------ Supplied records ------

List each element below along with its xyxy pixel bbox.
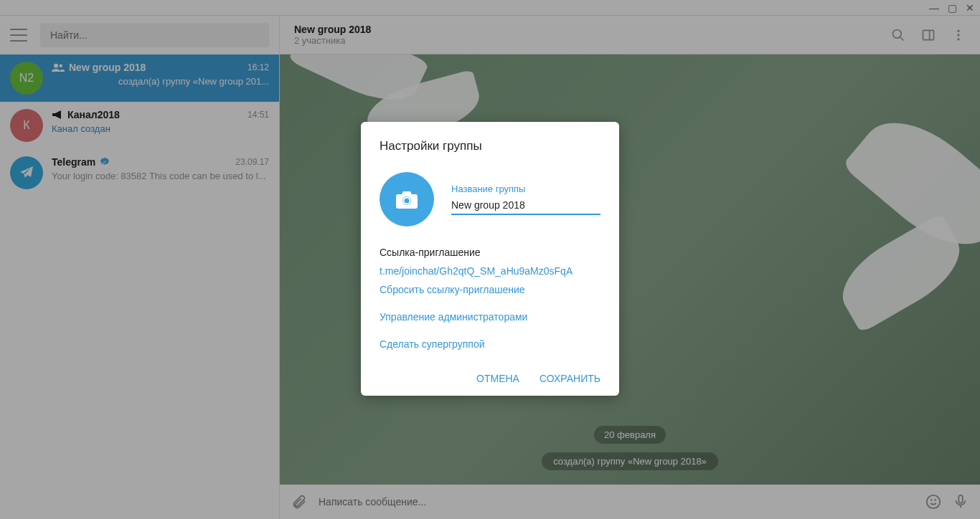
make-supergroup-link[interactable]: Сделать супергруппой: [380, 338, 600, 350]
save-button[interactable]: СОХРАНИТЬ: [540, 373, 600, 384]
name-label: Название группы: [451, 184, 600, 194]
group-name-input[interactable]: [451, 196, 600, 215]
group-photo-button[interactable]: [380, 172, 434, 227]
cancel-button[interactable]: ОТМЕНА: [476, 373, 519, 384]
dialog-title: Настройки группы: [380, 139, 600, 153]
reset-invite-link[interactable]: Сбросить ссылку-приглашение: [380, 284, 600, 295]
invite-link[interactable]: t.me/joinchat/Gh2qtQ_SM_aHu9aMz0sFqA: [380, 265, 600, 277]
manage-admins-link[interactable]: Управление администраторами: [380, 311, 600, 323]
group-settings-dialog: Настройки группы Название группы Ссылка-…: [361, 122, 619, 396]
camera-icon: [395, 189, 419, 210]
invite-section-title: Ссылка-приглашение: [380, 247, 600, 258]
modal-overlay[interactable]: Настройки группы Название группы Ссылка-…: [0, 0, 980, 519]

------

**Activity**
Locate the word "name" in the records and collect each line it appears in.

**Answer for the task**
name-label: Название группы: [451, 184, 600, 194]
group-name-input[interactable]: [451, 196, 600, 215]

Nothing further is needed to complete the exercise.